Russian tanks destroyed and captured by Ukrainian forces last year have been on display in the capitals of three Baltic states in recent days, with Estonians, Latvians and Lithuanians taking pictures and showing solidarity with Ukraine.
But among those visiting the tanks were ethnic Russians, some laying flowers and lighting candles to commemorate dead Russian soldiers and show support for Moscow in its war against Ukraine, the Associated Press (AP) reported.
Russian gestures in favor of Moscow have resulted in some heated exchanges and at least one fight in the Lithuanian capital Vilnius, highlighting heightened tensions in these countries between the Baltic majority and the country’s sizable Russian minority.
On Wednesday, supporters and opponents of the war argued in front of a burning Russian T-72 tank that was hit by Ukrainian forces near Kiev on March 31. It was displayed in Independence Square in the center of the Estonian capital, a venue decorated with Ukrainian and Estonian flags, and the Ukrainian anthem was heard in the nearby St.

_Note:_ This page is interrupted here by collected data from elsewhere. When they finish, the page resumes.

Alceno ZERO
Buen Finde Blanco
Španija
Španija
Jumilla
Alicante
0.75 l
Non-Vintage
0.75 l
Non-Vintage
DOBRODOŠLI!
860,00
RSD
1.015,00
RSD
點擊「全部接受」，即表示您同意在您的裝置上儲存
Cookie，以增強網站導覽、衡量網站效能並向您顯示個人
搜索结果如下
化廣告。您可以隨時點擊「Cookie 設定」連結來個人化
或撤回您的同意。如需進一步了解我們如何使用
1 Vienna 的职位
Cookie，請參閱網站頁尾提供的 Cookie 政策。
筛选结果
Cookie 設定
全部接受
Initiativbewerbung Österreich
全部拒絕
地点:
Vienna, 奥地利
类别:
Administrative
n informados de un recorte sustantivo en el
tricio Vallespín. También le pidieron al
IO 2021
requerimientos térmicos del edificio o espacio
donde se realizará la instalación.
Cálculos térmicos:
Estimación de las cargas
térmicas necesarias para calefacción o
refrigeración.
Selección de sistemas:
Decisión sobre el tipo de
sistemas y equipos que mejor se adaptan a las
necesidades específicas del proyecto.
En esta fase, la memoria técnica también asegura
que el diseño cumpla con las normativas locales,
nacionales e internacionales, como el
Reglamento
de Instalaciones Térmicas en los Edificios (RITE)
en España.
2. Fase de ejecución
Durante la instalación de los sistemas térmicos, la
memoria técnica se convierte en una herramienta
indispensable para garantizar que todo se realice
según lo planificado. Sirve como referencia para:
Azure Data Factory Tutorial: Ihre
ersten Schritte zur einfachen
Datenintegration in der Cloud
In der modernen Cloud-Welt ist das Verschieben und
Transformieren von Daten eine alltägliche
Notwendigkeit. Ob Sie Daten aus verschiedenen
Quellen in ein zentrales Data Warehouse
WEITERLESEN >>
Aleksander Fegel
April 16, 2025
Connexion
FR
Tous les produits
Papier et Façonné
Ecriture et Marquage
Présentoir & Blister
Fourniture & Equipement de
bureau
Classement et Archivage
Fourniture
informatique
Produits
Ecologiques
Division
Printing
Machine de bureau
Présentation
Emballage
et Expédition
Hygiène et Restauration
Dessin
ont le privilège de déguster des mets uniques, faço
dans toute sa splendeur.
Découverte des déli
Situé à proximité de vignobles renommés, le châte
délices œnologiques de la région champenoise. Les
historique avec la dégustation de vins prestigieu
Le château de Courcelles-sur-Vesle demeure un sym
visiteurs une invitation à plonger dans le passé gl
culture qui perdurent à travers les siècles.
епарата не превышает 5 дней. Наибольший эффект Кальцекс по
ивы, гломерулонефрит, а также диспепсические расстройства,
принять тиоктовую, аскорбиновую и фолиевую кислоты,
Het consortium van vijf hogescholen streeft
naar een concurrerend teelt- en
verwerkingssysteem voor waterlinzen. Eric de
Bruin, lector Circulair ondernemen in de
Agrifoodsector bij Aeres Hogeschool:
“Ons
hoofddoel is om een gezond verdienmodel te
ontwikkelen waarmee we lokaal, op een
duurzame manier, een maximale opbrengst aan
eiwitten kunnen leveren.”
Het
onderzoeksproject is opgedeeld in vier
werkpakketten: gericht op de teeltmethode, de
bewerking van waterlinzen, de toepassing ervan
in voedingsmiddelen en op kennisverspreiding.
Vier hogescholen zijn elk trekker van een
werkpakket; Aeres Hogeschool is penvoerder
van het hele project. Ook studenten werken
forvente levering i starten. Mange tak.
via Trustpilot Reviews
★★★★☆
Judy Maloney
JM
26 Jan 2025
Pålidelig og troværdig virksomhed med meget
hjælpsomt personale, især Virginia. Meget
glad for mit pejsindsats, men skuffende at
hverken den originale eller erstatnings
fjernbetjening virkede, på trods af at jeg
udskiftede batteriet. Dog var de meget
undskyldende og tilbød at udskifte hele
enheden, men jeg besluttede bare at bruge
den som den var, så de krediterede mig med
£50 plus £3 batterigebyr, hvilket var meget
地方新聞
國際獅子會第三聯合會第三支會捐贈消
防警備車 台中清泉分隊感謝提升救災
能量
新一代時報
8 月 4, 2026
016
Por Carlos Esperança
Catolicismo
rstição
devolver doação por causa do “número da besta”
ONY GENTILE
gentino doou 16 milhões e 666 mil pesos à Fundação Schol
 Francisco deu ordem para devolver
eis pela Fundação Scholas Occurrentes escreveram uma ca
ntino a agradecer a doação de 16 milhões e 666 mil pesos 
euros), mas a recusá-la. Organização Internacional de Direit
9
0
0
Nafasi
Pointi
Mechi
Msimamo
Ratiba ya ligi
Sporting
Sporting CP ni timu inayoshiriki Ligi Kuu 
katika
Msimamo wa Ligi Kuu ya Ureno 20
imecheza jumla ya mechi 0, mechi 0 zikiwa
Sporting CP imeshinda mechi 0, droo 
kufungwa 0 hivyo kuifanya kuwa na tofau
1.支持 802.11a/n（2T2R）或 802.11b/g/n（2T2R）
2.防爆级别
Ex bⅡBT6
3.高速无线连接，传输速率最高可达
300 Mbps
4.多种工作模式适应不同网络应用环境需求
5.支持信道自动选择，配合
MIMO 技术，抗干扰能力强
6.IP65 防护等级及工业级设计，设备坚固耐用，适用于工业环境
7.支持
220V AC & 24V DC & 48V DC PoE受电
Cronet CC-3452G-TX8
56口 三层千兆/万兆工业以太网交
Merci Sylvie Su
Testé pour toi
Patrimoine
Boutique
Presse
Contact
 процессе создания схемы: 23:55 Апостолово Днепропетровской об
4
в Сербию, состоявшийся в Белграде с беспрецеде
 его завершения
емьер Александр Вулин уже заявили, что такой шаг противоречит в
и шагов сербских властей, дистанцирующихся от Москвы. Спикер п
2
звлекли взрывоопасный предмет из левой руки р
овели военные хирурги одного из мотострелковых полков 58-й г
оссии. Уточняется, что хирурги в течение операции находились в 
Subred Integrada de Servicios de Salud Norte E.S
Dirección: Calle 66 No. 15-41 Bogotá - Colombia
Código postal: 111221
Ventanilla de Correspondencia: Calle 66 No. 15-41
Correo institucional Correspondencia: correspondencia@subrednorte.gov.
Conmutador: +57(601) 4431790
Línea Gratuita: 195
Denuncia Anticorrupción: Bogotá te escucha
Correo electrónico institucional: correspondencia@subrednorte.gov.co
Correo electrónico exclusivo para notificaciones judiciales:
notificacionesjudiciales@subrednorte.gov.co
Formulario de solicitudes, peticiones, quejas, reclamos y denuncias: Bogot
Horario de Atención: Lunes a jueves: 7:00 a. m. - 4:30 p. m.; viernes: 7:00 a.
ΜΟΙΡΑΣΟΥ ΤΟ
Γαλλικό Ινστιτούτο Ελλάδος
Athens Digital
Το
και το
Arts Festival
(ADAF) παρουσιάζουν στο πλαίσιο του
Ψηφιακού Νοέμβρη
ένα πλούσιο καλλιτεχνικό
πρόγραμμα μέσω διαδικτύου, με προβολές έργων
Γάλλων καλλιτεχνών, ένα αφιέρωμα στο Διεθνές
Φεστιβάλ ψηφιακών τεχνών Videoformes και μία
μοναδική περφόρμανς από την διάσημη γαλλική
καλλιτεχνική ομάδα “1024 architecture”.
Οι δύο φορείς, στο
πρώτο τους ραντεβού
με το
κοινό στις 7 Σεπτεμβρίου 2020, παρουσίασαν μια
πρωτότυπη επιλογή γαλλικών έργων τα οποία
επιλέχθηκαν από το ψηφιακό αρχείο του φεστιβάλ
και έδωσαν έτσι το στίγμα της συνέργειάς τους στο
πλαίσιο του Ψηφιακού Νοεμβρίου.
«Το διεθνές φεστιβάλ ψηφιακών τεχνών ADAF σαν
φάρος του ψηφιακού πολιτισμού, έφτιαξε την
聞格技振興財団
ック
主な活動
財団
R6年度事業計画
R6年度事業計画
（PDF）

John’s Church.
The Estonian Defense Ministry said on Saturday that the tank was a “symbol of the brutal invasion of Russia” and that it also proved that “the aggressor can be defeated”.
Last week, Ukrainian Defense Minister Oleksiy Reznikov announced that the tanks would be displayed as museum exhibits in the three Baltic capitals and in Berlin, following similar displays in Poland and the Czech Republic last year.
“When people die in Ukraine it’s a powerful reminder to all of us how well and peacefully we live,” said Vilnius resident Darius Klimka.
In Estonia, Anatoly Yarkov, a 78-year-old Soviet military veteran who visited the tank in Tallinn, said he hated Ukraine’s war with Russia in a war he says stemmed from the collapse of the Soviet Union in 1991.
“Russian tanks burn again during the war with the Nazis,” Yarkov underlined.
The Kremlin regime, led by Russian President Vladimir Putin, is promoting the baseless narrative that Moscow’s military is fighting neo-Nazis, while Ukraine has a Jewish president who lost family members in the Holocaust and heads a democratically elected government. West.
While some Russians placed flowers in a tank in Vilnius, Lithuanian city officials placed a trash can nearby that read “Flowers, candles and Soviet nostalgia.”
As a reminder of the activities of the Russian forces, one placed a toilet next to the tank.
Lithuanian police have launched several investigations into the incidents, including one in which a man was beaten for removing flowers.
Not all Russians are on Moscow’s side, Marina, a 60-year-old Russian citizen who did not give her last name for security reasons, insisted she condemned the Russian invasion of Ukraine and praised the reaction of Kiev forces.
In Berlin, the tank became a memorial as pro-Russian supporters placed red roses on a wrecked tank displayed outside the Russian embassy.
The flowers were eventually removed and the Russian Embassy refused to organize the laying of the flowers, but insisted it was a “sincere gesture of German citizens and comrades in Germany”.
Nerijus Maliukevicius, an analyst at the Institute of International Relations and Political Science in Vilnius, pointed out that placing pro-Russian tributes on tanks was part of a Kremlin-organized tactic, pointing out that images of these gestures were circulated on social networks and in the states. Television.
“This is how you create an alternate reality of Europe supporting Putin,” he told the AP in reports.
“Hardcore explorer. Extreme communicator. Professional writer. General music practitioner. Prone to fits of apathy.”